WHAT IS NEEDED
Below are records to give again exactly; omit each image they contain.

RECORDS FOR THIS TASK

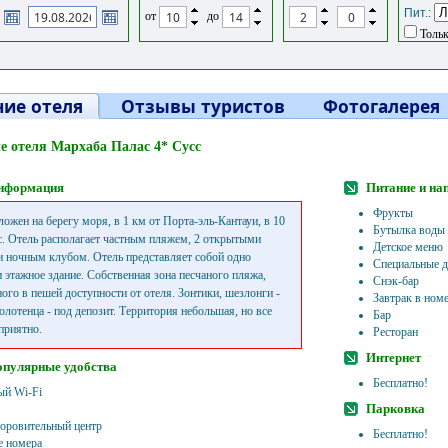
Пит.:
от
до
Тольк
ие отеля
Отзывы туристов
Фотогалерея
е отеля Мархаба Палас 4* Сусс
нформация
Питание и на
Фрукты
ложен на берегу моря, в 1 км от Порта-эль-Кантауи, в 10
Бутылка воды
сс. Отель располагает частным пляжем, 2 открытыми
Детское меню
и ночным клубом. Отель представляет собой одно
Специальные д
и этажное здание. Собственная зона песчаного пляжа,
Снэк-бар
ого в пешей доступности от отеля. Зонтики, шезлонги -
Завтрак в ном
олотенца - под депозит. Территория небольшая, но все
Бар
приятно.
Ресторан
Интернет
опулярные удобства
Бесплатно!
ый Wi-Fi
Парковка
доровительный центр
Бесплатно!
 номера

RESULT
Пит.:
от
до
Тольк
ие отеля
Отзывы туристов
Фотогалерея
е отеля Мархаба Палас 4* Сусс
нформация
Питание и на
Фрукты
ложен на берегу моря, в 1 км от Порта-эль-Кантауи, в 10
Бутылка воды
сс. Отель располагает частным пляжем, 2 открытыми
Детское меню
и ночным клубом. Отель представляет собой одно
Специальные д
и этажное здание. Собственная зона песчаного пляжа,
Снэк-бар
ого в пешей доступности от отеля. Зонтики, шезлонги -
Завтрак в ном
олотенца - под депозит. Территория небольшая, но все
Бар
приятно.
Ресторан
Интернет
опулярные удобства
Бесплатно!
ый Wi-Fi
Парковка
доровительный центр
Бесплатно!
 номера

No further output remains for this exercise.